Hoping to document the abundance around me all year long!
Around here, abundance looks like…
+ celebrating my first high school graduate! He really wanted to finish his senior year six months early, so I gave him the year’s worth of assignments and he got to work. I’m so proud of his diligence and perseverance. Since this is my first graduate, I had to figure out how to make it “official” and thankfully, there are many great options online. I created an official-looking transcript through Fast Transcripts and ordered his diploma through Homeschool Diploma.
+ revamping some used gift tags. My parents used beautiful tags for our gifts last year and I just couldn’t throw them away. I covered the backs with some book paper (left over from last year’s junk journal – I’m a hoarder) and then used a Sharpie to write each family member’s name. If they make it through the hullabaloo of Christmas morning, I’ll be able to use them again and again.

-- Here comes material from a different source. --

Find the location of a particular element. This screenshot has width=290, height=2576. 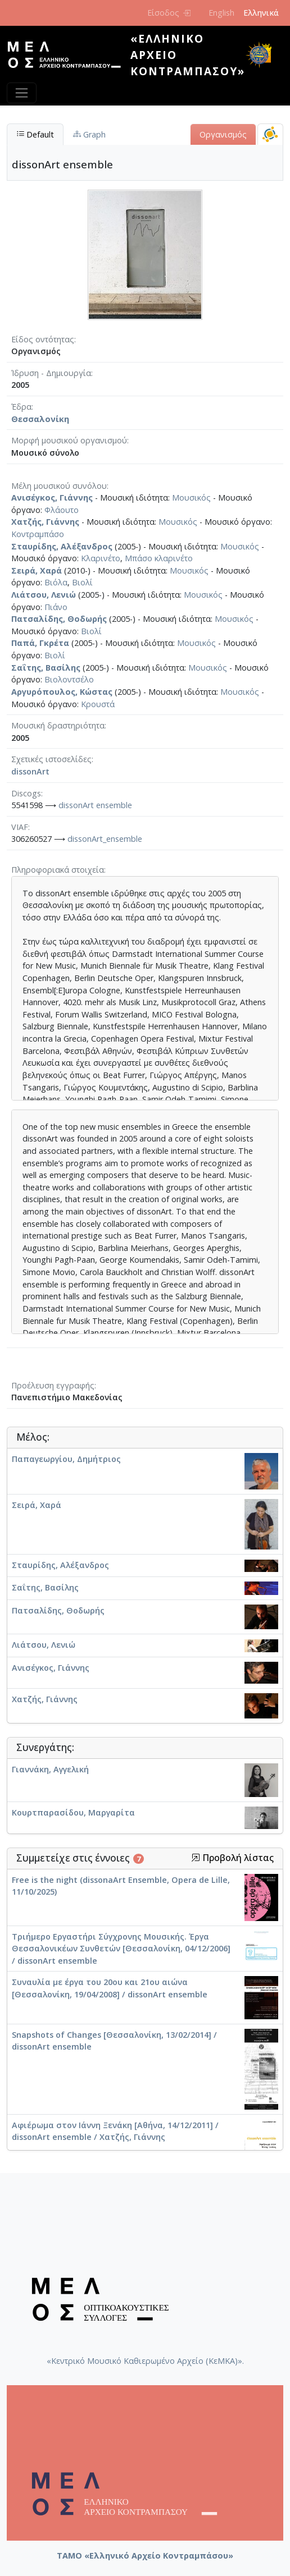

Κουρτπαρασίδου, Μαργαρίτα is located at coordinates (73, 1812).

+ gaining some momentum with the Weather the Storm Challenge after a few lackluster weeks! Money seems to be falling through our fingers with home/car repairs (and I’ve been doing quite a bit of Christmas shopping too!) so any way I can save a dollar or two feels like a huge win. This week, I:
- used the weekly grocery store ad to buy chocolate chips, applesauce, and coffee on sale
- used a $20 coupon that we earned from using our grocery store rewards card
- sold eggs to friends
- organized and inventoried the deep freezers
- used tissue paper that I saved from a recent ThredUp order to package a sale
- made chicken broth
- finished the last project in the kids’ abandoned Paint by Sticker book (so calming! I loved it)

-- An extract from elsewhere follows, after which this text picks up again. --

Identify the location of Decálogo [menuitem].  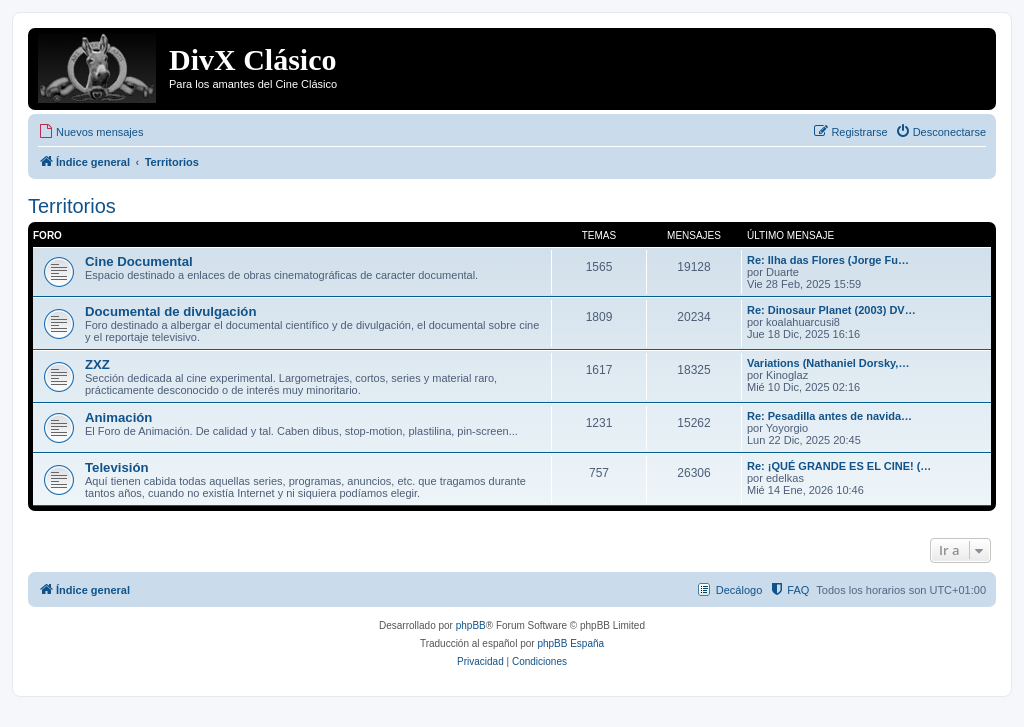
(739, 590).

- designated two ratty sweaters as “pajama sweaters” to give them one more season of use
- decided against sending Christmas cards (the Christmas budget is a bit slim this year)
- made bread
- found a new with tags pair of sneakers for my son for half of the going price on ebay
- helped my husband with my boys’ haircuts
- made it to November 22nd before turning on the heat! (that little heat wave earlier in the month sure helped)
+ selling six unneeded items for the Car Loan Payoff Plan: two books, a single cloth napkin (I called it a “replacement”), a sweater, a pair of sneakers and a video game for my son. After shipping and fees, I made $27.05.
Reading //
- “My Father, I am Yours” from St. Francis de Sales at TAN Direction // “Have you fallen into the snares of trials? Regard not your misfortune; look only to God; He will have care of you. Cast thy solicitude on Him, and He will provide for thee. Why trouble yourself by sighing or pining about the accidents of this world, since you know not what you ought to wish for, and God will always wish what is best for you? Await, then, in repose of spirit, the effects of the divine good pleasure, and let it suffice for you, since it is always good; so Our Lord ordered St. Catherine of Siena, saying: ‘Think of Me, and I will think of thee.’” I needed this reminder.

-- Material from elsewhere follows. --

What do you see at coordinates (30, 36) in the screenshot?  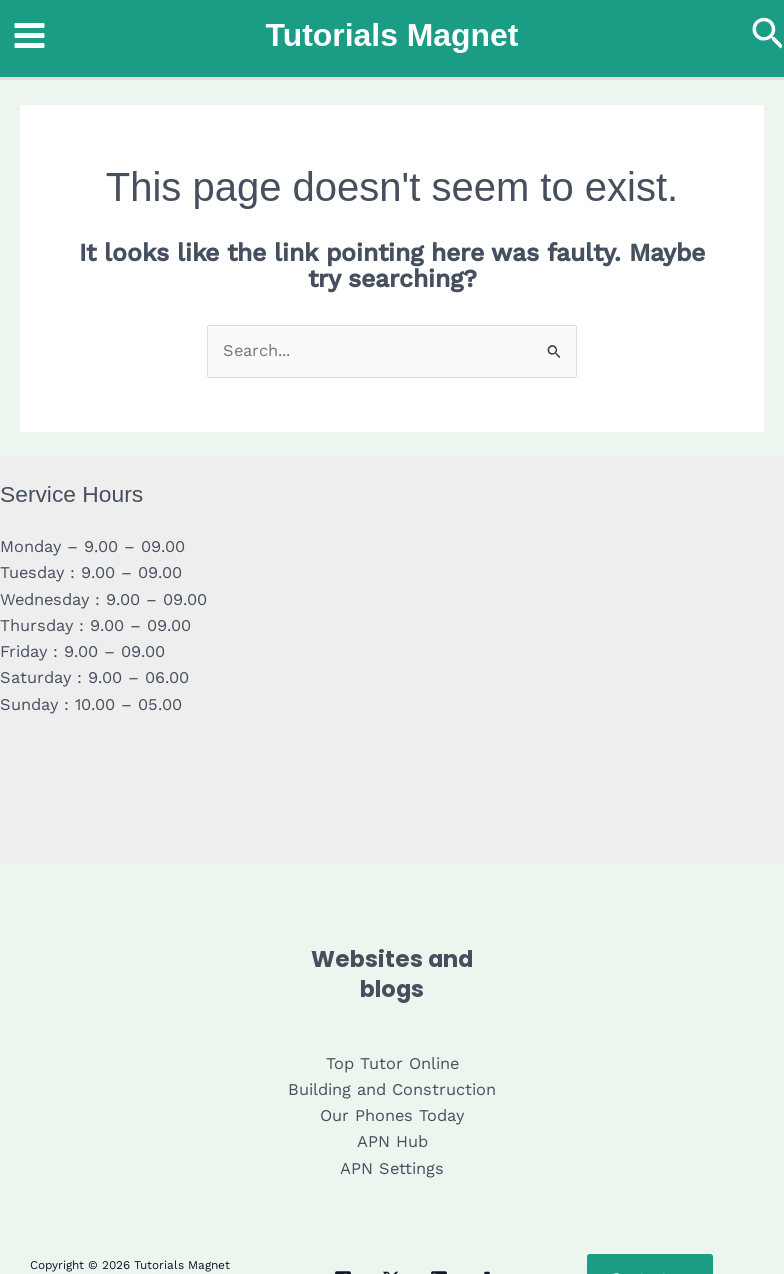 I see `[Main menu toggle]` at bounding box center [30, 36].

- If Your World Is Not Enchanted, You’re Not Paying Attention from L.M. Sacasas at The Convivial Society // “Enchantment is just the measure of the quality of our attention.”
- On Conquering White Whales: Stemming the Tide of Cultural Ignorance from Fleur Forsyth-Smith at Intellectual Takeout // “This battle for the hearts and minds of our students may begin in elementary schools, but it must first originate with us: the parents and the teachers. By immersing ourselves in the best that has ever been thought and said and written, we are able to stand on the shoulders of giants, for they have given us the platform from which we can propel ourselves out of ignorance into the lofty pursuit of truth.”
- How Risky Play Fights Childhood Anxiety from Lenore Skenazy at The Coddling of the American Mind Movie // “What if the ways in which we are parenting are making life harder on our kids and harder on us? What if by doing less, parents would foster better outcomes for children and parents alike?”
- Embracing Candlelight in Darker Days from Patricia Patnode at Theology of Home
New Additions to The List //
- Hunting the Unicorn: A Critical Biography of Ruth Pitter by Don King
- Collected Poems by Ruth Pitter
- Aquinas’s Shorter Summa: Saint Thomas’s Own Concise Version of His Summa Theologica
- The Quiet Season: Remembering Country Winters by Jerry Apps
Loving //
- this thought-provoking part in The Letters Home post from Grandma Donna // “There is an addiction today and it is an addiction to instant. Everything ‘now’ is causing us to waste our life, and this is not why we are here on this earth.”